We continue to believe that cheating is totally unacceptable and ought to be exposed when and where found, but the Dayton Daily News story, as they point out themselves, does not come close to demonstrating what they seem to want to sensationalize - widespread cheating, Atlanta style.

As we begin to rely more and more upon student test scores to measure schools and teachers, suspicions are going to grow, a few might be borne out, but many will be baseless - but each accusation serves to undermine public education and people's trust in it. It's another unintended failing of the corporate education reform schemes we're currently pursuing.

Like an untested drug?

If there was a new drug that had shown some promise in curing the flu in lab trials, but there were also some indicators that it had some nasty, in some cases fatal, side effects, do you think that drug required more testing and trials, or should be rushed into production and given out as widely as possible?

That's basically the scenario we have with using value add scores for high stakes decision making when it comes to teachers. Sure no one is actually going to die, but if corporate education reformers have their way, many might falsely lose their jobs, and the money wasted will never be used to actually educate a student, and what of the opportunity cost of missing out on getting effective reforms into the classroom being missed?

Given the context-dependency of the estimators’ ability to produce accurate results, however, and our current lack of knowledge regarding prevailing assignment practices, VAM-based measures of teacher performance, as currently applied in practice and research, must be subjected to close scrutiny regarding the methods used and interpreted with a high degree of caution.

Methods of constructing estimates of teacher effects that we can trust for high-stakes evaluative purposes must be further studied, and there is much left to investigate.
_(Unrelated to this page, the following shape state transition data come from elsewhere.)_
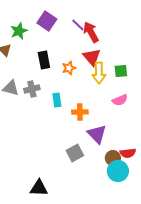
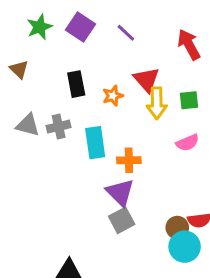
green star: (19, 31) -> (40, 27), moved
red arrow: (91, 32) -> (189, 45), moved
cyan rectangle: (57, 100) -> (95, 143), size x1.5
purple triangle: (97, 134) -> (120, 192), moved

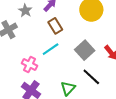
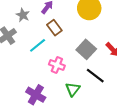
cyan line: (51, 49) -> (38, 45), moved
pink cross: (29, 64) -> (57, 65), moved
In future research, we will explore the extent to which various estimation methods, including more sophisticated dynamic treatment effects estimators, can handle further complexity in the DGPs.

The addition of test measurement error, school effects, time-varying teacher effects, and different types of interactions among teachers and students are a few of many possible dimensions of complexity that must be studied. Finally, diagnostics are needed to identify the structure of decay and prevailing teacher assignment mechanisms. If contextual norms with regard to grouping and assignment mechanisms can be deduced from available data, then it may be possible to determine which estimators should be applied in a given context.

We must be able to prove that evaluations and the metrics that make them up are fair, accurate and stable, and if they are to have any real benefit they must ultimately demonstrate a cost effective way to improve student achievement and education quality. We're simply not there yet and pretending we are is dangerous and carries some very real risks.